I have purposely tried to take my time on this book rather than swallow it whole because there just feels like such a lot of things to take in. I also know a lot of people are reading it or anticipating reading it and so I want to have my thoughts in order before holding forth. I had intended to get up early and finish it this morning. (I’m practicing getting up early for new job, the book was the carrot to sweeten the stick of not being a morning person – and it will come as no surprise to anyone who knows me to discover that I woke up, thought about it, and then went straight back to sleep).
I’ve seen 'Howards End is on the Landing' described as blog like, and I understand that, although the more I read of it the more it feels like a series of essays or lectures, maybe even a correspondence. I feel like I know things about Susan Hill now, but not that I know her – which is how I like it. She is proving to be an entertaining thought provoking presence in my home, but I like being able to close the book and put her away before her presence becomes to formidable.
The beauty of the format is that whilst each chapter leads towards a final point – a list of 40 books Hill wouldn’t be without, each one stands alone too and there are a number of them I will be revisiting time and again – either because I find them so in tune with how I think, or so out of tune. ‘Writing in Books’ is one of those chapters – and actually it gets me both ways.
Like Susan Hill I used to write my name in my books until I was about fourteen and then stopped, I have never possessed Bookplates. The Bookplate issue is one of a handful of moments when I feel like I’m really meeting the author – she doesn’t like them:
“Happily, I can go among all our books without finding a single volume bearing a bookplate.
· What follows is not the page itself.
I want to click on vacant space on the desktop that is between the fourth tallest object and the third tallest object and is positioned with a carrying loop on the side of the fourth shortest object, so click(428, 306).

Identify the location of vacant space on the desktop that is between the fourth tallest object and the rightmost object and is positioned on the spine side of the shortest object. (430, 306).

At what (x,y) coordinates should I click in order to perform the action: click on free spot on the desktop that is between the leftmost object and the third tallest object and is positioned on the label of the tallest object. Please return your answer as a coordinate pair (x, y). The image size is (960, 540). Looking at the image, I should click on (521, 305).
Bookplates are for posers, even when beautifully designed by real artists and engravers, though most people claim they are only there to identify the owner in case of loss. I don’t believe that. Do people put ID plates inside their handbags and wallets, or etch them on the family silver and China? Of course they don’t...”
But they do Susan they do. I think of bookplates as a particularly Victorian thing, all part of a passion for embellishment. The family silver isn’t really family silver without some sort of monogram or crest – it’s just silver. Any Victorian gentleman with pretensions to gentility would have furnished himself with a library, all his books neatly plated; I grew up with my great great uncles. If there were ever any valuable books they were gone before I was aware of them, what I remember are bound volumes of Punch, and rows of Dickens and Wilkie Collins, and some racy looking stuff in French and white leather. I read some of the Collins, cheap editions with uncut pages so I knew I was the first person to open them with any serious intent. They’re all gone now but I hope I stumble across one again sometime in a second hand shop, it occurs to me as well that my name scribbled across a page would be a silent (but hopefully powerful) reproach to any book borrower lax about returning things.
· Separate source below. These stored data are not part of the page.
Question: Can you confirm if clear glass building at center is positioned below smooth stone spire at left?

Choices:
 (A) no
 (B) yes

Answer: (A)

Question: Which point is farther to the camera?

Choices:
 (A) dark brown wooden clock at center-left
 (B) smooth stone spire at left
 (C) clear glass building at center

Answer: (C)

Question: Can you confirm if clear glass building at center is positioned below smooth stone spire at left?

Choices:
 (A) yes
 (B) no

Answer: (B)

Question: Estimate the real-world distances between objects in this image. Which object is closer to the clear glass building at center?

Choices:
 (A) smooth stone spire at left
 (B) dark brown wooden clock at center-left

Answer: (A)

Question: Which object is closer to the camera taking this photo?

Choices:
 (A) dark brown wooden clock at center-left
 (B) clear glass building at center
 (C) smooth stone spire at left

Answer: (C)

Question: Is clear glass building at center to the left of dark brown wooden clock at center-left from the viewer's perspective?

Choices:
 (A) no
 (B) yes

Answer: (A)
I don’t write in my books, or at least never about the text, not since being mortified by rereading my youthful ‘insights’ into T S Eliot. I still have my A level English books and I know they’re heavily annotated but I can’t bear to open them again. Not yet anyway. I like coming across others annotations though, especially when they’re far more insightful then me, I’m happy to underline things and dog ear corners, and it fascinates me to listen to what other readers do with their books and see how they fit into their lives, all of which is why ‘Howards End is on the Landing’ is turning into such a perfect peach of a book for me.